Two large pivotal studies have been performed with rasagiline as an adjunct to levodopa. The PRESTO study compared 1 mg or 0.5 mg/day doses with placebo (Parkinson Study Group. Arch Neurol 2005;62(2):241-8) and the LARGO study compared rasagiline with entacapone or placebo (Rascol et al. Lancet 2005;365(9463):947-54). In both studies, active treatment significantly reduced “off” (poor motor function) time and lengthened “on” time compared to placebo. “What was even more interesting,” Prof. Stocchi observed, “was that rasagiline was as effective as a well-established drug such as entacapone in increasing ‘on’ time.” Moreover, in additional analysis of the severity of “off” time in the morning before the first dose, patients receiving rasagiline fared better than those receiving entacapone or placebo, an observation that Prof. Stocchi related to the irreversible binding to MAO-B. In a pooled analysis of these two studies, the frequency of adverse events was similar for placebo and rasagiline, even for patients >70 years of age, suggesting that treatment is safe in older patients.

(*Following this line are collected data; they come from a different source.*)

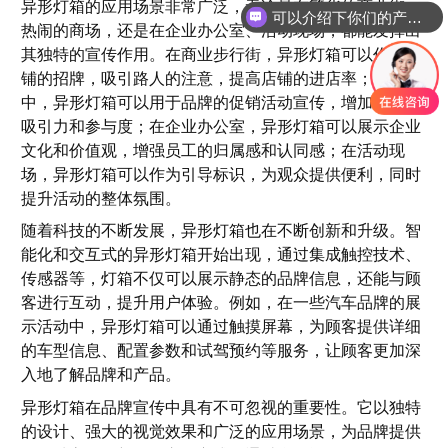
异形灯箱的应用场景非常广泛，无论是在繁华的商业街、
可以介绍下你们的产品么
热闹的商场，还是在企业办公室、活动现场，都能发挥出
其独特的宣传作用。在商业步行街，异形灯箱可以作为店
铺的招牌，吸引路人的注意，提高店铺的进店率；在商场
中，异形灯箱可以用于品牌的促销活动宣传，增加活动的
吸引力和参与度；在企业办公室，异形灯箱可以展示企业
文化和价值观，增强员工的归属感和认同感；在活动现
场，异形灯箱可以作为引导标识，为观众提供便利，同时
提升活动的整体氛围。
随着科技的不断发展，异形灯箱也在不断创新和升级。智
能化和交互式的异形灯箱开始出现，通过集成触控技术、
传感器等，灯箱不仅可以展示静态的品牌信息，还能与顾
客进行互动，提升用户体验。例如，在一些汽车品牌的展
示活动中，异形灯箱可以通过触摸屏幕，为顾客提供详细
的车型信息、配置参数和试驾预约等服务，让顾客更加深
入地了解品牌和产品。
异形灯箱在品牌宣传中具有不可忽视的重要性。它以独特
的设计、强大的视觉效果和广泛的应用场景，为品牌提供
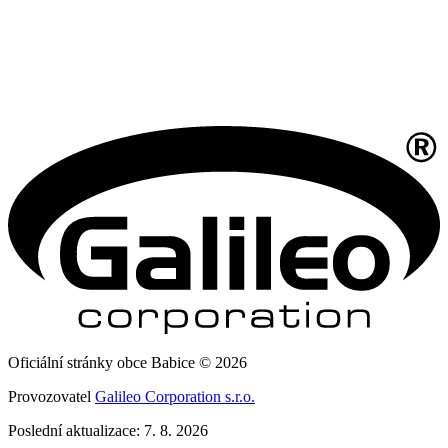
Oficiální stránky obce Babice © 2026
Provozovatel
Galileo Corporation s.r.o.
Poslední aktualizace: 7. 8. 2026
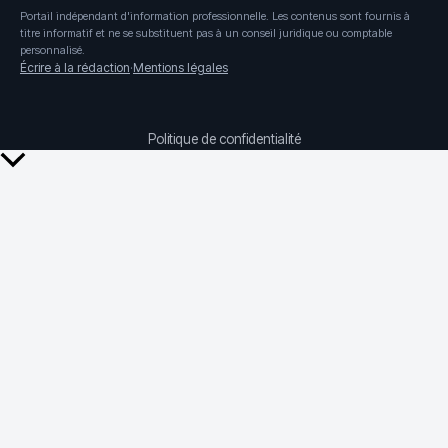
Portail indépendant d'information professionnelle. Les contenus sont fournis à
titre informatif et ne se substituent pas à un conseil juridique ou comptable
personnalisé.
Écrire à la rédaction
·
Mentions légales
Politique de confidentialité
Retour
en
haut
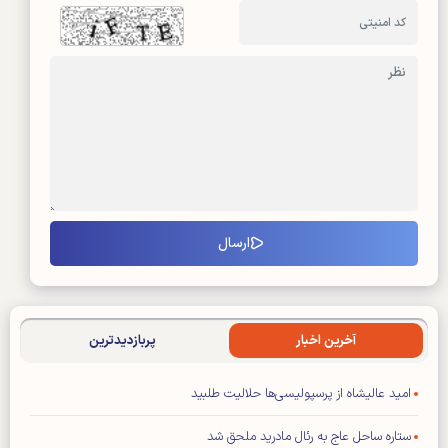
آخرین اخبار
پربازدیدترین
امید عالیشاه از پرسپولیسی‌ها حلالیت طلبید
ستاره ساحل عاج به رئال مادرید ملحق شد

Everyday Clinical Practice

In view of the encouraging findings from the TEMPO study, the MDS and EFNS guidelines both indicate that rasagiline monotherapy is effective for control of symptoms and the NICE guidelines recommend MAO-B inhibitors as first-choice therapy in early PD. Findings from PRESTO and LARGO prompted the NICE guidelines to recommend MAO-B inhibitors as first-choice therapy in late PD and both the AAN and EFNS guidelines indicate that rasagiline can reduce “off” time in patients with motor complications.

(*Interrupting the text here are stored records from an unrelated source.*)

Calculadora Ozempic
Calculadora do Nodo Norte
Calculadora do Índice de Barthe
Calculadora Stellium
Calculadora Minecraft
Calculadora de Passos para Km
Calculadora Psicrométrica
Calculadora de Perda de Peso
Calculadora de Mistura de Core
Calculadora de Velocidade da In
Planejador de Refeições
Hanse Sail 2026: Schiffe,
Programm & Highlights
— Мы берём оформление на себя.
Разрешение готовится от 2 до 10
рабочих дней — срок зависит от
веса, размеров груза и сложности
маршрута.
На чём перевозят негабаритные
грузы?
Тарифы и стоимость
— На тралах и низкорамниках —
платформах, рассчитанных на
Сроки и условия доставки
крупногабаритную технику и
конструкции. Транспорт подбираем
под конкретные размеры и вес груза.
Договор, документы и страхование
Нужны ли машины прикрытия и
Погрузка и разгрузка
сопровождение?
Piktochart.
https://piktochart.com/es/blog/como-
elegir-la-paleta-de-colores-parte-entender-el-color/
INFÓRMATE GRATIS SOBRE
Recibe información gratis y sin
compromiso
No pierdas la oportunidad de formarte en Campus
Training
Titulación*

An important point with rasagiline is its simple dosing regimen. According to Prof. Heinz Reichmann, Department of Neurology, University of Dresden, Germany, “Adherence is poor in PD, perhaps because of the rigid and difficult regimens, but the simple once-daily regimen of rasagiline should improve adherence.” Prof. Reichmann also presented the results of a post-marketing study in an everyday clinical setting. In total, 754 patients recruited from neurological practices were evaluated at baseline, four weeks and four months. In the analysis of patients receiving adjunct therapy, the total and classical motor subscores on the Columbia University Rating Scale had improved by the final evaluation. Prof. Reichmann reported, “Non-motor subscore improved as well, patients reported less sialorrhea, getting up improved and even posture improved.” Given that some patients in the study showed improvement only after four weeks, Prof. Reichmann commented, “I normally advocate that the improvement should come in the first four weeks and afterwards I would not expect any more improvement, but maybe that is not true and we should give rasagiline longer before making a final decision.”

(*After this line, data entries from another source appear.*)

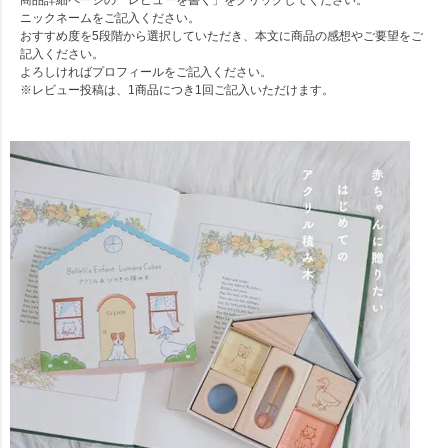
ニックネームをご記入ください。
おすすめ度を5段階から選択していただき、本文に商品の感想やご要望をご
記入ください。
よろしければプロフィールをご記入ください。
※レビュー投稿は、1商品につき1回ご記入いただけます。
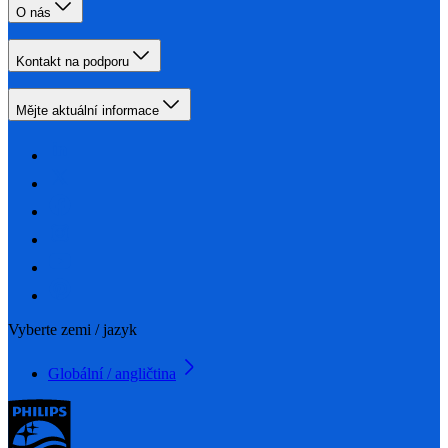
O nás
Kontakt na podporu
Mějte aktuální informace
Vyberte zemi / jazyk
Globální / angličtina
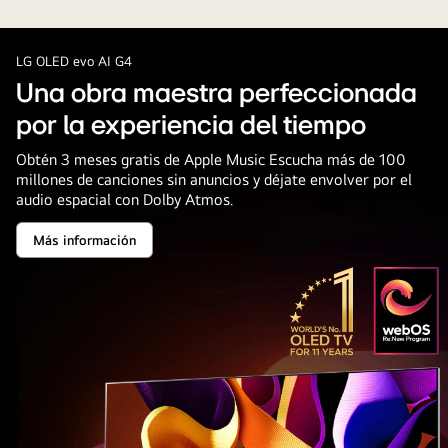
mujer
mirando
un
LG OLED evo AI G4
concierto
Una obra maestra perfeccionada
en
por la experiencia del tiempo
un
OLED
Obtén 3 meses gratis de Apple Music Escucha más de 100
millones de canciones sin anuncios y déjate envolver por el
TV
audio espacial con Dolby Atmos.
grande
en
Más información
Una
un
obra
maestra
departamento
perfeccionada
moderno.
por
la
El
experiencia
del
emblema
tiempo
“OLED
TV
número
1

Its use in the clinic was further illustrated in a series of case reports presented by Prof. Murat Emre, Department of Neurology, Istanbul Faculty of Medicine, Turkey. For example, a 55-year-old woman with no relevant medical history had been suffering from pain in her left shoulder for one year. This had been diagnosed as tendonitis but anti-inflammatory treatment and physiotherapy had not alleviated pain. She reported a slight loss of dexterity when sewing and her daughter had also noticed a slight intermittent rest tremor in her left hand. On examination, finger tapping was minimally slowed but no rigidity was apparent. Minimal rest tremor was apparent when performing mental activity. Walking was normal except for a slight reduction in left arm swing. Prof. Emre had diagnosed early pre-motor PD and prescribed rasagiline. After three months, the patient’s tremor and shoulder pain had improved. “I recently saw her after six months and she is doing fine,” he added. In this case, diagnosis of early PD seemed clear after a detailed examination and rasagiline effectively reduced her symptoms.

Summary

The efficacy expected from the mechanism of action of rasagiline was confirmed in three pivotal clinical trials. The promising findings of these trials have since been confirmed by post-marketing studies and general clinical experience, with very few safety problems identified.